Para compreendermos melhor a situação em que alguns jovens se encontram nesse momento, o psiquiatra da infância e adolescência e professor da USP Guilherme Polanczyk (*) explica que “esses jovens, na maior parte das vezes, já apresentavam algum tipo de transtorno mental, frequentemente um transtorno de ansiedade antes da pandemia, ou, pelo menos, sintomas, e com esse estressor grande que a pandemia constitui, realmente apresentaram uma piora”.

Para muitos alunos, o ensino on-line é efetivo, pode economizar tempo e, segundo o professor, “eles se sentem mais confortáveis em casa, ainda conseguem manter contato com os amigos, eventualmente até encontrá-los, e aí muitos têm resistência em sair desse modelo que, de alguma forma, está funcionando”. 

“A depressão, por outro lado, faz com que a criança ou adolescente tenha uma falta de energia e disposição, um sentimento negativo em relação à vida e a si própria e, sem dúvida, isso interfere na realização das atividades escolares”, afirmando ainda que “muitas vezes, em casa, o ensino on-line está sendo feito de uma forma parcial, então assistem às aulas deitados na cama, ou não assistem, deixam a câmara ligada, as provas eventualmente são feitas com consulta. Então, a retomada da aula presencial significa um esforço maior a uma necessidade realmente de dedicação e, para alguém que está deprimido, isso é algo muito difícil”.

A família deve funcionar como um termômetro, os pais conhecem seus filhos, sabem o que esperar ou não deles e quais são atitudes passageiras, se identificarem alguma mudança é preciso procurar auxílio da escola.
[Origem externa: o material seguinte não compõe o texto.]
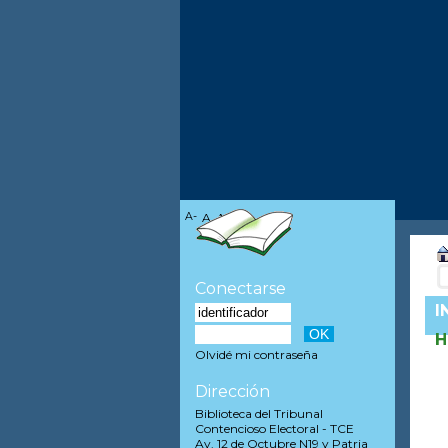
A-
A
A+
Conectarse
I
H
Olvidé mi contraseña
Dirección
Biblioteca del Tribunal
Contencioso Electoral - TCE
Av. 12 de Octubre N19 y Patria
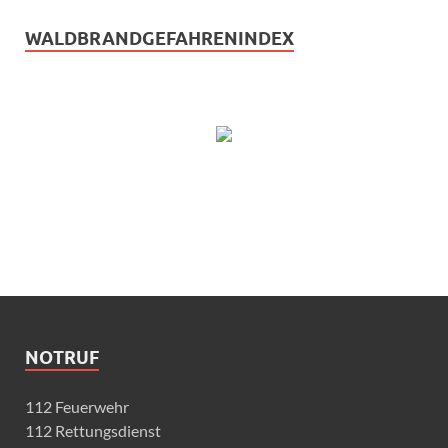
WALDBRANDGEFAHRENINDEX
NOTRUF
112 Feuerwehr
112 Rettungsdienst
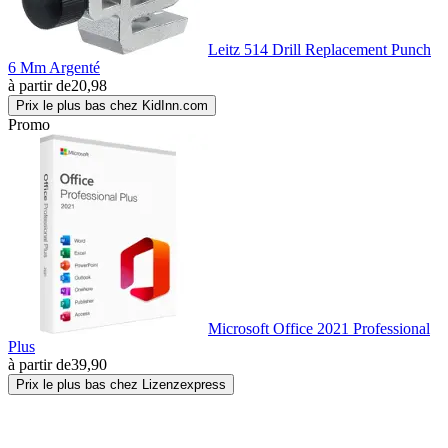
Leitz 514 Drill Replacement Punch
6 Mm Argenté
à partir de
20,98
Prix le plus bas chez KidInn.com
Promo
Microsoft Office 2021 Professional
Plus
à partir de
39,90
Prix le plus bas chez Lizenzexpress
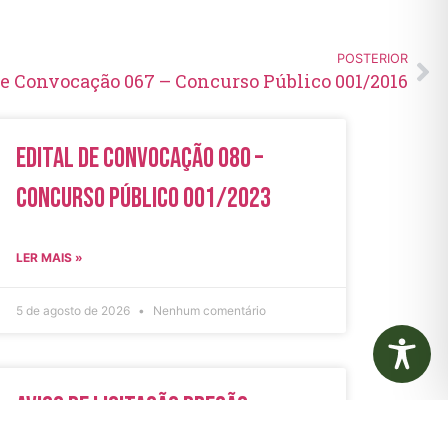
POSTERIOR
de Convocação 067 – Concurso Público 001/2016
Edital de Convocação 080 –
Concurso Público 001/2023
LER MAIS »
5 de agosto de 2026
Nenhum comentário
Aviso de Licitação Pregão
Eletrônico Nº 21/2026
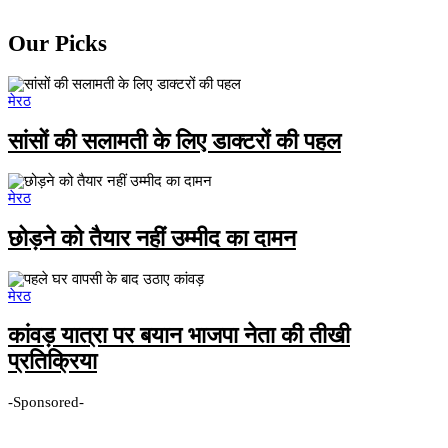
Our Picks
मेरठ
सांसों की सलामती के लिए डाक्टरों की पहल
मेरठ
छोड़ने को तैयार नहीं उम्मीद का दामन
मेरठ
कांवड़ यात्रा पर बयान भाजपा नेता की तीखी
प्रतिक्रिया
-Sponsored-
E, dependendo do caso, de um profissional da área da saúde.

Para ajudar quem está enfrentando essa situação especialistas sugerem manter um diálogo aberto e uma escuta atenta aos sentimentos dos jovens, valorizando-os, para que se possa auxiliá-los na retomada das atividades. Também é importante tentar manter as amizades por perto, mesmo que seja on-line, pois afastar ou evitar os amigos pode complicar mais ainda a situação. Ao mesmo tempo é essencial promover estímulos que vão para além das telas e das gratificações com a comida, utilizando a criatividade na dinâmica familiar. 

E por fim, criar um espaço de confiança na rede de apoio onde o jovem possa se em sentir segurança, pode fazer a diferença antes do quadro se agravar.